> _Work request_: Every entry must be transcribed exactly. Pictures are not part of the copy.
--- START ---
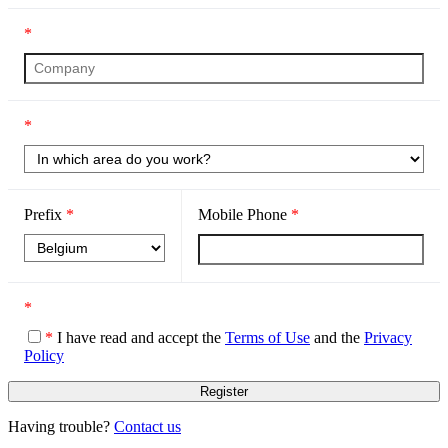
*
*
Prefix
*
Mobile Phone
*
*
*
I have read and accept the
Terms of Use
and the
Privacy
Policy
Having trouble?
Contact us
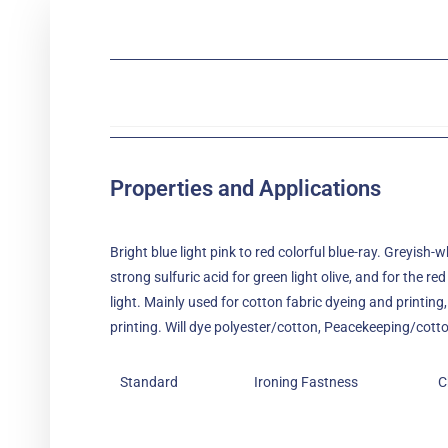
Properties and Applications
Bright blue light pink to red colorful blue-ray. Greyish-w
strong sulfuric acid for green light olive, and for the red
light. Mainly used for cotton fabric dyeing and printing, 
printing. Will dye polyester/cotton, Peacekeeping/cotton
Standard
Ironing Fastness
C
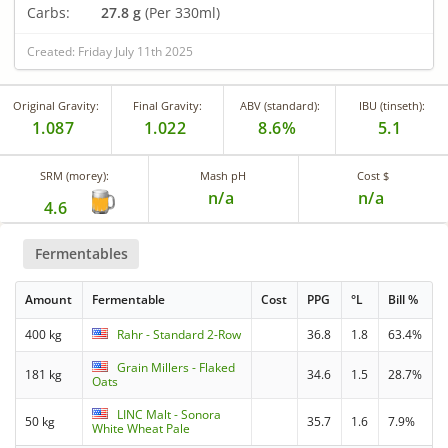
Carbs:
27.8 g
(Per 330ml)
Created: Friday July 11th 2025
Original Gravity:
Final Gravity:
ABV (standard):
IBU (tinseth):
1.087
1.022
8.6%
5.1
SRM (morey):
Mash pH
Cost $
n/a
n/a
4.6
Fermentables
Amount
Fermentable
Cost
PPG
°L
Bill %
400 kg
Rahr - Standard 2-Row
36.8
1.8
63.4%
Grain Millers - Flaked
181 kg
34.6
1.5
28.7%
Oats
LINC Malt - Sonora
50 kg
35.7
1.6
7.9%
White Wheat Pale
--- END ---
> _Output_:
*
*
Prefix
*
Mobile Phone
*
*
*
I have read and accept the
Terms of Use
and the
Privacy
Policy
Having trouble?
Contact us
Properties and Applications
Bright blue light pink to red colorful blue-ray. Greyish-w
strong sulfuric acid for green light olive, and for the red
light. Mainly used for cotton fabric dyeing and printing, 
printing. Will dye polyester/cotton, Peacekeeping/cotton
Standard
Ironing Fastness
C
Carbs:
27.8 g
(Per 330ml)
Created: Friday July 11th 2025
Original Gravity:
Final Gravity:
ABV (standard):
IBU (tinseth):
1.087
1.022
8.6%
5.1
SRM (morey):
Mash pH
Cost $
n/a
n/a
4.6
Fermentables
Amount
Fermentable
Cost
PPG
°L
Bill %
400 kg
Rahr - Standard 2-Row
36.8
1.8
63.4%
Grain Millers - Flaked
181 kg
34.6
1.5
28.7%
Oats
LINC Malt - Sonora
50 kg
35.7
1.6
7.9%
White Wheat Pale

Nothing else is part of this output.